[What is required] A faithful copy of the data is the goal; set it down exactly, without the images.

[Given data]
▬▬▬▬▬▬▬▬▬▬
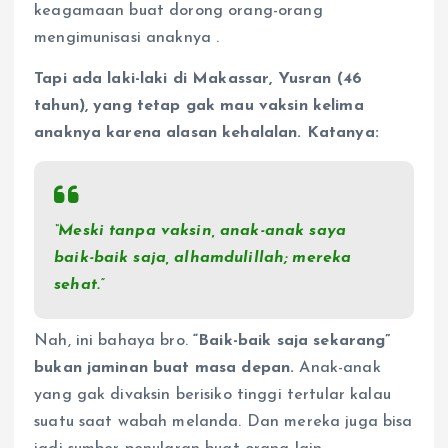
keagamaan buat dorong orang-orang
mengimunisasi anaknya
.
Tapi ada laki-laki di Makassar, Yusran (46
tahun), yang tetap gak mau vaksin kelima
anaknya karena alasan kehalalan. Katanya:
“Meski tanpa vaksin, anak-anak saya
baik-baik saja, alhamdulillah; mereka
sehat.”
Nah, ini bahaya bro.
“Baik-baik saja sekarang”
bukan jaminan buat masa depan.
Anak-anak
yang gak divaksin berisiko tinggi tertular kalau
suatu saat wabah melanda. Dan mereka juga bisa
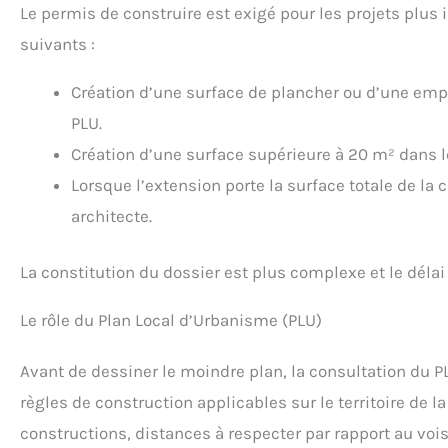
Le permis de construire est exigé pour les projets plus
suivants :
Création d’une surface de plancher ou d’une emp
PLU.
Création d’une surface supérieure à 20 m² dans l
Lorsque l’extension porte la surface totale de la 
architecte.
La constitution du dossier est plus complexe et le déla
Le rôle du Plan Local d’Urbanisme (PLU)
Avant de dessiner le moindre plan, la consultation du 
règles de construction applicables sur le territoire de
constructions, distances à respecter par rapport au vois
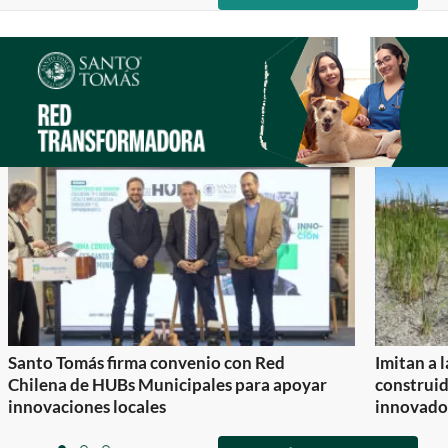
of
0
1
2
Santo Tomás firma convenio con Red
Imitan a 
Chilena de HUBs Municipales para apoyar
construi
innovaciones locales
innovador
Item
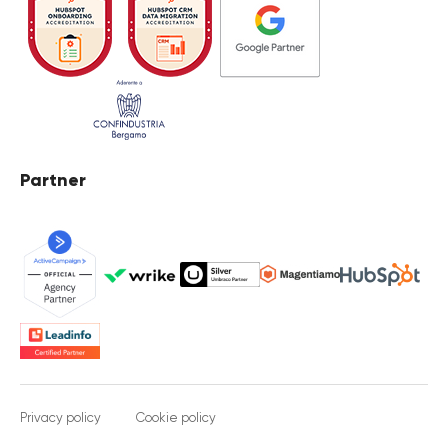
Partner
Privacy policy
Cookie policy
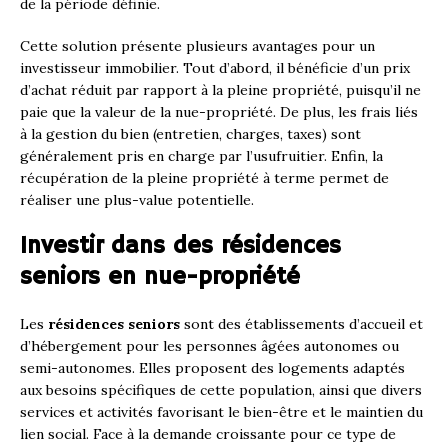
de la période définie.
Cette solution présente plusieurs avantages pour un
investisseur immobilier. Tout d’abord, il bénéficie d’un prix
d’achat réduit par rapport à la pleine propriété, puisqu’il ne
paie que la valeur de la nue-propriété. De plus, les frais liés
à la gestion du bien (entretien, charges, taxes) sont
généralement pris en charge par l’usufruitier. Enfin, la
récupération de la pleine propriété à terme permet de
réaliser une plus-value potentielle.
Investir dans des résidences
seniors en nue-propriété
Les
résidences seniors
sont des établissements d’accueil et
d’hébergement pour les personnes âgées autonomes ou
semi-autonomes. Elles proposent des logements adaptés
aux besoins spécifiques de cette population, ainsi que divers
services et activités favorisant le bien-être et le maintien du
lien social. Face à la demande croissante pour ce type de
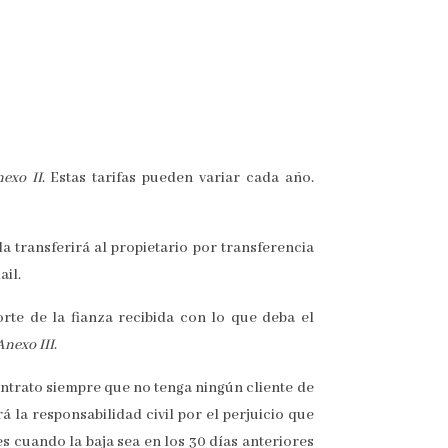
nexo
II
. Estas tarifas pueden variar cada año.
la transferirá al propietario por transferencia
ail.
rte de la fianza recibida con lo que deba el
Anexo
III
.
ontrato siempre que no tenga ningún cliente de
 la responsabilidad civil por el perjuicio que
 cuando la baja sea en los 30 días anteriores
▬▬▬▬▬▬▬▬▬▬
[Answer to this exercise]
keagamaan buat dorong orang-orang
mengimunisasi anaknya
.
Tapi ada laki-laki di Makassar, Yusran (46
tahun), yang tetap gak mau vaksin kelima
anaknya karena alasan kehalalan. Katanya:
“Meski tanpa vaksin, anak-anak saya
baik-baik saja, alhamdulillah; mereka
sehat.”
Nah, ini bahaya bro.
“Baik-baik saja sekarang”
bukan jaminan buat masa depan.
Anak-anak
yang gak divaksin berisiko tinggi tertular kalau
suatu saat wabah melanda. Dan mereka juga bisa
Le permis de construire est exigé pour les projets plus
suivants :
Création d’une surface de plancher ou d’une emp
PLU.
Création d’une surface supérieure à 20 m² dans l
Lorsque l’extension porte la surface totale de la 
architecte.
La constitution du dossier est plus complexe et le déla
Le rôle du Plan Local d’Urbanisme (PLU)
Avant de dessiner le moindre plan, la consultation du 
règles de construction applicables sur le territoire de
constructions, distances à respecter par rapport au vois
of
0
1
2
Santo Tomás firma convenio con Red
Imitan a 
Chilena de HUBs Municipales para apoyar
construi
innovaciones locales
innovador
Item
Partner
Privacy policy
Cookie policy
de la période définie.
Cette solution présente plusieurs avantages pour un
investisseur immobilier. Tout d’abord, il bénéficie d’un prix
d’achat réduit par rapport à la pleine propriété, puisqu’il ne
paie que la valeur de la nue-propriété. De plus, les frais liés
à la gestion du bien (entretien, charges, taxes) sont
généralement pris en charge par l’usufruitier. Enfin, la
récupération de la pleine propriété à terme permet de
réaliser une plus-value potentielle.
Investir dans des résidences
seniors en nue-propriété
Les
résidences seniors
sont des établissements d’accueil et
d’hébergement pour les personnes âgées autonomes ou
semi-autonomes. Elles proposent des logements adaptés
aux besoins spécifiques de cette population, ainsi que divers
services et activités favorisant le bien-être et le maintien du
lien social. Face à la demande croissante pour ce type de
nexo
II
. Estas tarifas pueden variar cada año.
la transferirá al propietario por transferencia
ail.
rte de la fianza recibida con lo que deba el
Anexo
III
.
ontrato siempre que no tenga ningún cliente de
 la responsabilidad civil por el perjuicio que
 cuando la baja sea en los 30 días anteriores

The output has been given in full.